The third volume, The One That Got Away, releases today, February 1st. Can you tell me about that?

In this one, 30 women from around the world were asked to write about “The One That Got Away.” The interpretation of the theme was up to them. Some chose to write about love in all its various forms, while others chose to write about escaping a killer. And we have quite a few very unique interpretations of the theme which was a thrilling surprise for me.

How different is it to the other two? Did you take a different approach to it when crafting it? How did having two previous anthologies help you with this one?

This time around was a bit different because we got hundreds of submissions. I never expected that we would get so many. We only had limited slots, and it was really hard to have to reject some excellent stories simply due to a lack of space. We pushed the number of acceptances to the limit and even carried some over to the next few volumes. So this book ended up a lot thicker than we had originally planned. This book was much harder to put together than the first two, and there were a lot more issues. I think the more popular a series gets, the more stressful it is going to be. I hope I’m wrong! Haha!

You have a novel published. How different is it to working on an anthology? What are the challenges? Any difficulties?

Doing an anthology is mostly working on other people’s stories. It’s a lot different than putting your own writing down on a page and getting it out there for other people to read and critique. It is also easier when a group of people are collectively promoting a book rather than just you alone on Twitter hawking your wares.

Your novel is being adapted. Can you tell me about that?’

My novel Hantu Macabre was published in Malaysia (I used to live there) by Fixi Novo, which is an English language imprint of a major publisher called Buku Fixi. They have exceptional distribution, and the owners of the film company got hold of an anthology with a story of mine featuring characters from the novel. They got in touch with me and offered me a contract on the short story, and later the novel. The director is Aaron Cowan, who has worked on special effects on many Hollywood films such as Avatar, The Chronicles of Narnia, Star Wars and others. And former Malaysian MMA fighter Ann Osman will star as the main character. I’m beyond excited for this project, to say the least! I never dreamed this would happen to me. I can’t wait to see what Aaron and his team do with my stories!

What do you think of the current state of the horror community/industry?

I’ve never met people who were more accepting, non-judgmental and helpful. It seems to be a community that welcomes everyone regardless of who they are. I’m constantly meeting new people, making new friends, and learning how to be a better writer and publisher. I’m a newcomer but everyone has been so kind to me. I’m very happy to be part of it, and I’d recommend it to everyone.

Is there room for new authors to breakthrough? Is there the fear of it being oversaturated?
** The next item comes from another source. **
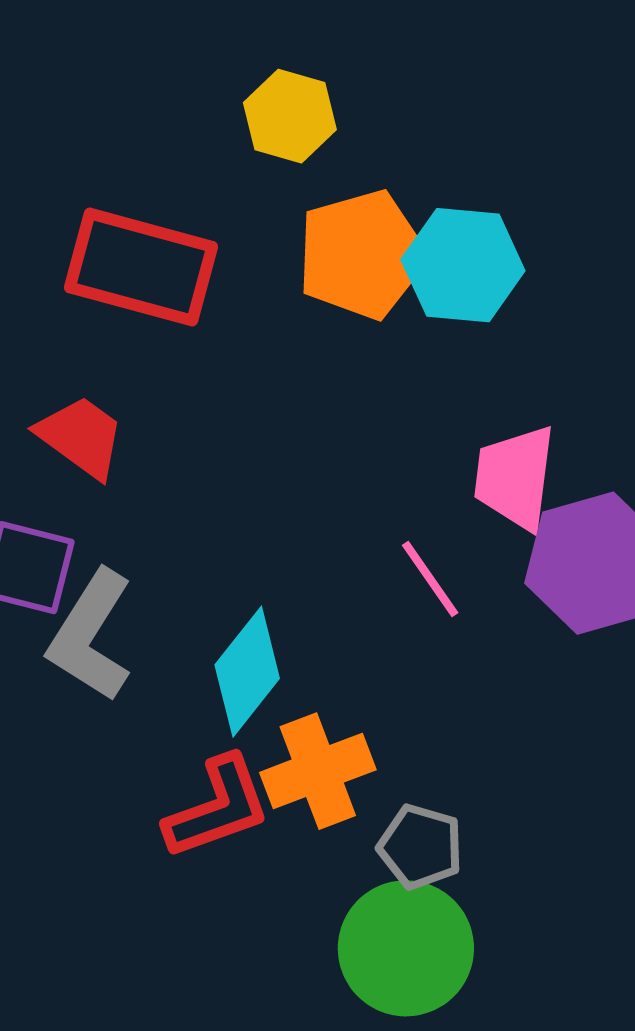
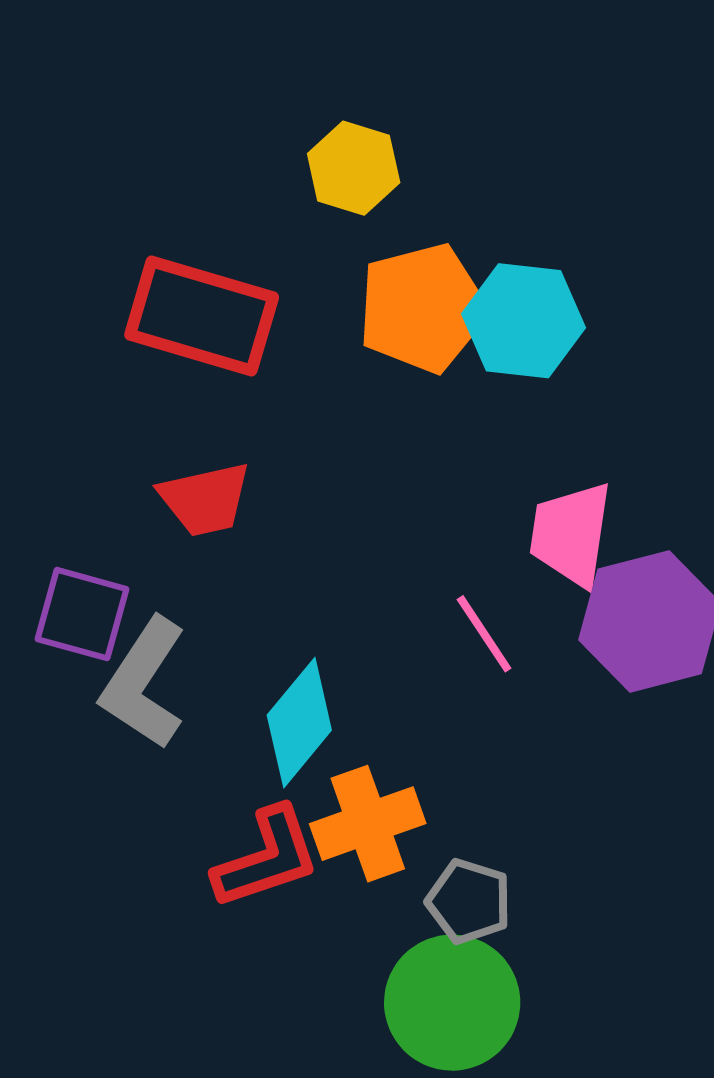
red trapezoid: (81, 437) -> (205, 499), moved, turned 130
This is something I’ve thought a lot about, because of the need to promote Kandisha, our books, and even my own writing. I’ve noticed on social media there are thousands upon thousands of authors, most of them with books or multiple books out, and all struggling to make a name for themselves. How do you make yourself stand out in an endless sea of names and book titles? It is tough. You can write the next great American novel and not sell a single copy simply because no one knows it exists. There is definitely room for new authors to break through—it’s something we’re all trying to figure out how to do!

What does the future hold for Kandisha Press? Is there anything in the pipeline?

We’ve got a few more anthologies planned for the next year or so, and we’re hoping by then we’ll be established enough to start looking at other publishing projects. We’re just taking it one step at a time and following our mission to promote women around the world.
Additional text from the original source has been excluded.